Há dias fui surpreendido com um telefonema vindo dos Açores, ilha de S.Miguel, de um irmão do nosso saudoso companheiro António Amaral Machado. O Fernando Machado teve conhecimento deste nosso blog e procurava saber das circunstâncias da morte do seu irmão e por isso facultei-lhe a lista dos contactos activos da nossa companhia.

Já falei com ele mais vezes e também já sei que ele ligou a alguns dos companheiros, no sentido de lhe darem mais informações.
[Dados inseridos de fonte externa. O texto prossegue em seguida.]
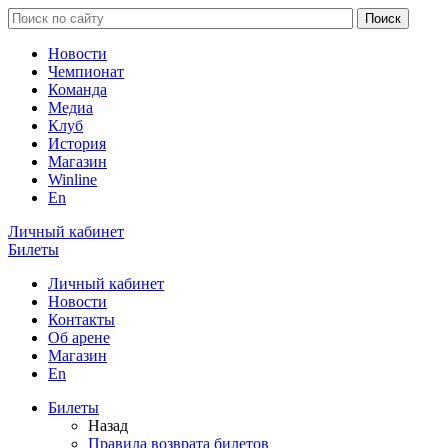
Новости
Чемпионат
Команда
Медиа
Клуб
История
Магазин
Winline
En
Личный кабинет
Билеты
Личный кабинет
Новости
Контакты
Об арене
Магазин
En
Билеты
Назад
Правила возврата билетов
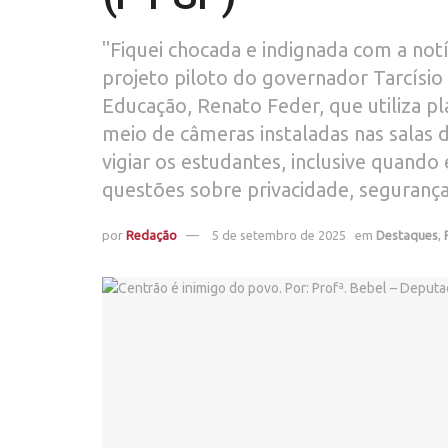
"Fiquei chocada e indignada com a notí
projeto piloto do governador Tarcísio 
Educação, Renato Feder, que utiliza plat
meio de câmeras instaladas nas salas d
vigiar os estudantes, inclusive quando
questões sobre privacidade, segurança 
por
Redação
5 de setembro de 2025
em
Destaques
,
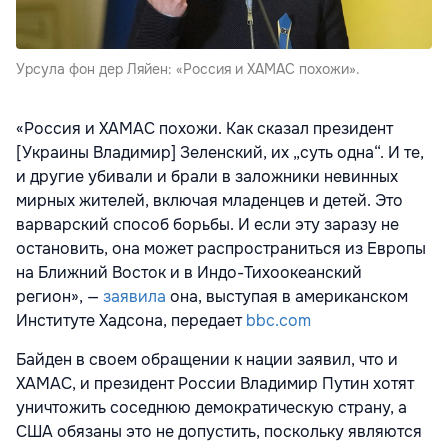
Урсула фон дер Ляйен: «Россия и ХАМАС похожи».
«Россия и ХАМАС похожи. Как сказал президент
[Украины Владимир] Зеленский, их „суть одна“. И те,
и другие убивали и брали в заложники невинных
мирных жителей, включая младенцев и детей. Это
варварский способ борьбы. И если эту заразу не
остановить, она может распространиться из Европы
на Ближний Восток и в Индо-Тихоокеанский
регион», —
заявила
она, выступая в американском
Институте Хадсона, передает
bbc.com
Байден в своем обращении к нации заявил, что и
ХАМАС, и президент России Владимир Путин хотят
уничтожить соседнюю демократическую страну, а
США обязаны это не допустить, поскольку являются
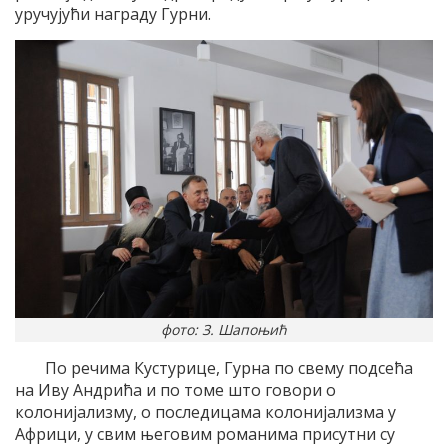
уручујући награду Гурни.
фото: З. Шапоњић
По речима Кустурице, Гурна по свему подсећа
на Иву Андрића и по томе што говори о
колонијализму, о последицама колонијализма у
Африци, у свим његовим романима присутни су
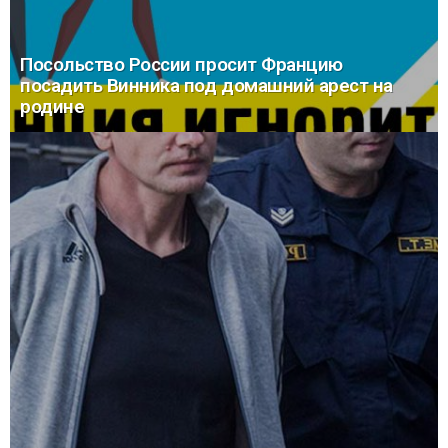
Посольство России просит Францию
посадить Винника под домашний арест на
родине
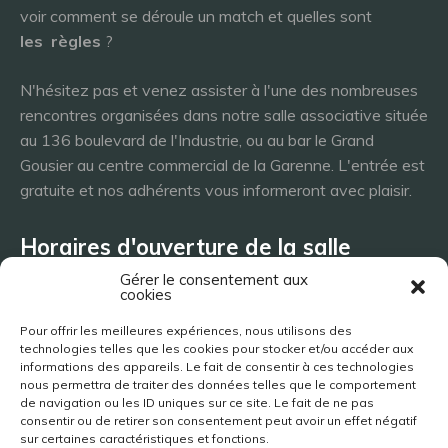
voir comment se déroule un match et quelles sont
les
règles
?
N'hésitez pas et venez assister à l'une des nombreuses
rencontres organisées dans notre salle associative située
au 136 boulevard de l'Industrie, ou au bar le Grand
Gousier au centre commercial de la Garenne. L'entrée est
gratuite et nos adhérents vous informeront avec plaisir.
Horaires d'ouverture de la salle
Gérer le consentement aux
cookies
Lundi 8h - 23h
Pour offrir les meilleures expériences, nous utilisons des
Mardi 8h - 23h
technologies telles que les cookies pour stocker et/ou accéder aux
Mercredi - 8h - 23h
informations des appareils. Le fait de consentir à ces technologies
nous permettra de traiter des données telles que le comportement
Jeudi 8h - 23h
de navigation ou les ID uniques sur ce site. Le fait de ne pas
Vendredi 8h - 23h
consentir ou de retirer son consentement peut avoir un effet négatif
Samedi 8h - 23h
sur certaines caractéristiques et fonctions.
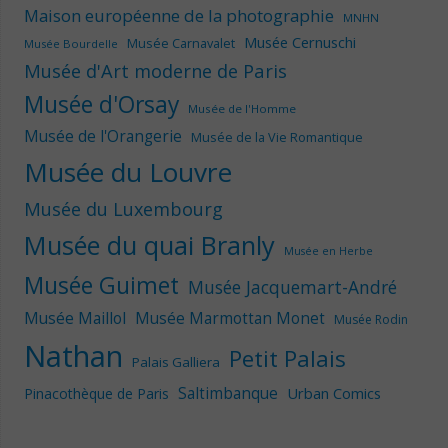
Maison européenne de la photographie
MNHN
Musée Cernuschi
Musée Carnavalet
Musée Bourdelle
Musée d'Art moderne de Paris
Musée d'Orsay
Musée de l'Homme
Musée de l'Orangerie
Musée de la Vie Romantique
Musée du Louvre
Musée du Luxembourg
Musée du quai Branly
Musée en Herbe
Musée Guimet
Musée Jacquemart-André
Musée Maillol
Musée Marmottan Monet
Musée Rodin
Nathan
Petit Palais
Palais Galliera
Saltimbanque
Urban Comics
Pinacothèque de Paris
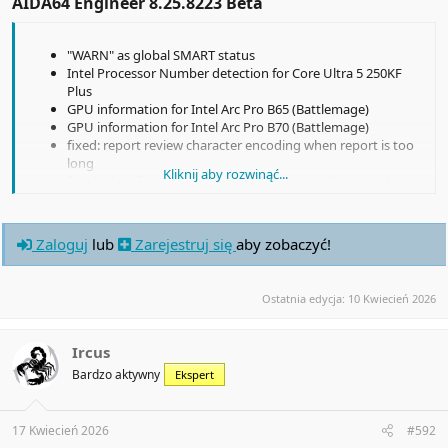
AIDA64 Engineer 8.25.8223 Beta​
"WARN" as global SMART status
Intel Processor Number detection for Core Ultra 5 250KF
Plus
GPU information for Intel Arc Pro B65 (Battlemage)
GPU information for Intel Arc Pro B70 (Battlemage)
fixed: report review character encoding when report is too
long
Kliknij aby rozwinąć...
fixed: identification of Intel Core 3/5/7/9 200E Series (aka
Bartlett Lake-S)
fixed: global SMART status detection for NVMe drives
Zaloguj
lub
Zarejestruj się
aby zobaczyć!
Ostatnia edycja:
10 Kwiecień 2026
Ircus
Bardzo aktywny
Ekspert
17 Kwiecień 2026
#592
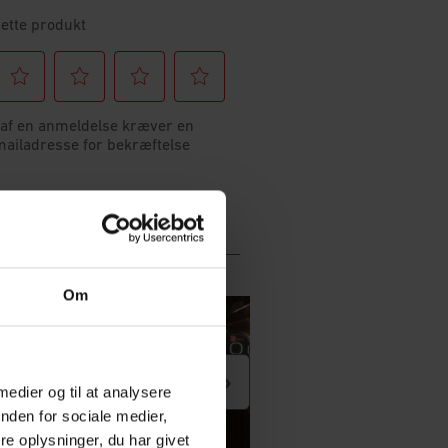
Om
 medier og til at analysere
nden for sociale medier,
e oplysninger, du har givet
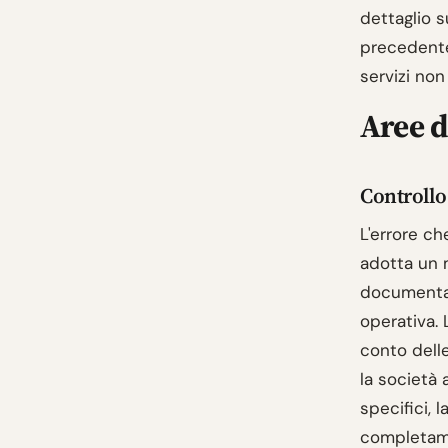
dettaglio s
precedente
servizi non 
Aree d
Controllo 
L'errore ch
adotta un m
documenta l
operativa. 
conto delle
la società 
specifici, 
completame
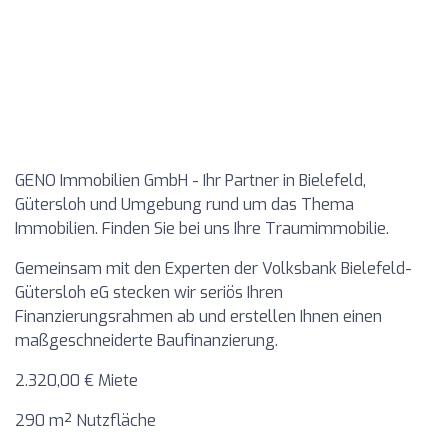
GENO Immobilien GmbH - Ihr Partner in Bielefeld,
Gütersloh und Umgebung rund um das Thema
Immobilien. Finden Sie bei uns Ihre Traumimmobilie.
Gemeinsam mit den Experten der Volksbank Bielefeld-
Gütersloh eG stecken wir seriös Ihren
Finanzierungsrahmen ab und erstellen Ihnen einen
maßgeschneiderte Baufinanzierung.
2.320,00 € Miete
290 m² Nutzfläche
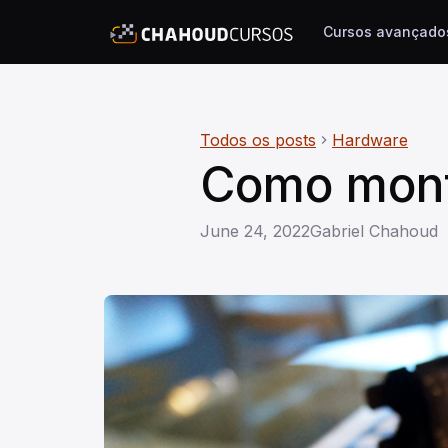
Cursos avançado
Todos os posts
Hardware
chevron_right
Como mont
June 24, 2022
Gabriel Chahoud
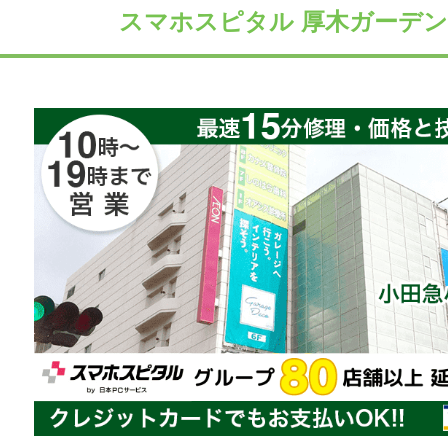
スマホスピタル 厚木ガーデン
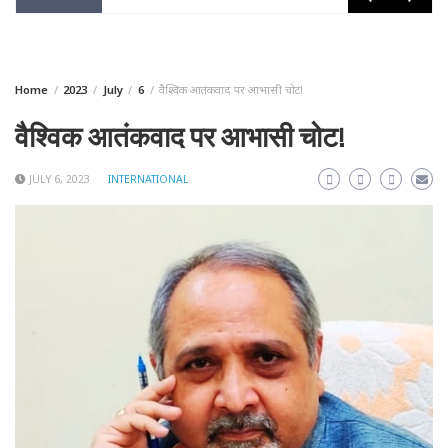
Home
2023
July
6
वैश्विक आतंकवाद पर आभासी चोट!
वैश्विक आतंकवाद पर आभासी चोट!
JULY 6, 2023
INTERNATIONAL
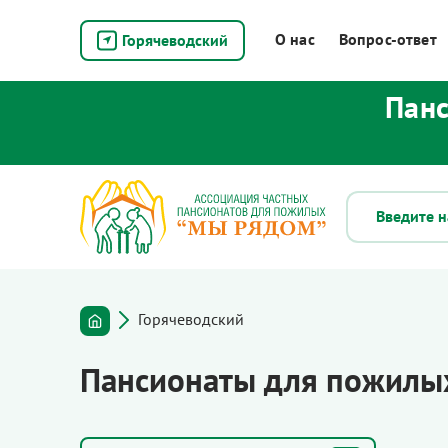
О нас
Вопрос-ответ
Горячеводский
Панс
Горячеводский
Пансионаты для пожилых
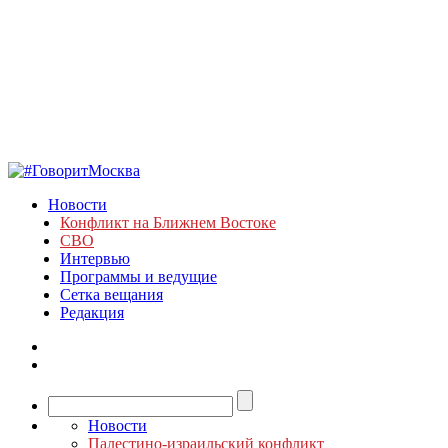
Новости
Конфликт на Ближнем Востоке
СВО
Интервью
Программы и ведущие
Сетка вещания
Редакция
Новости
Палестино-израильский конфликт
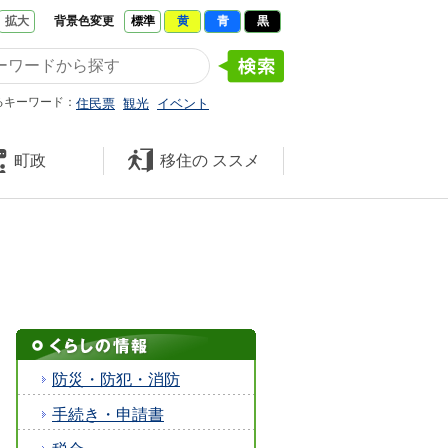
拡大
背景色変更
標準
黄
青
黒
たくさんの 笑顔と元気 久米南
るキーワード：
住民票
観光
イベント
町政
移住の
ススメ
防災・防犯・消防
手続き・申請書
Ele tinha apenas 11 anos quando o irmão perdeu a vida ao serviço da Pátria e as saudades são mais que muitas.

Caros companheiros, é favor consultarem os vossos álbuns e se possuírem fotos onde esteja o António Machado é favor enviá-las para o seu e-mail: YOUFLY1@HOTMAIL.COM

Duas fotos, uma antes de ingressar no serviço militar e outra já no teatro de operações, junto de uma viatura que certamente conduziu muitas vezes, na sua especialidade de condutor auto.

A sua terra natal, freguesia de Santo António, concelho de Ponta Delgada, homenageou os combatentes, filhos da terra que perderam a vida na guerra em terras africanas, e nós seus companheiros associamos-nos  também a esta justa homenagem.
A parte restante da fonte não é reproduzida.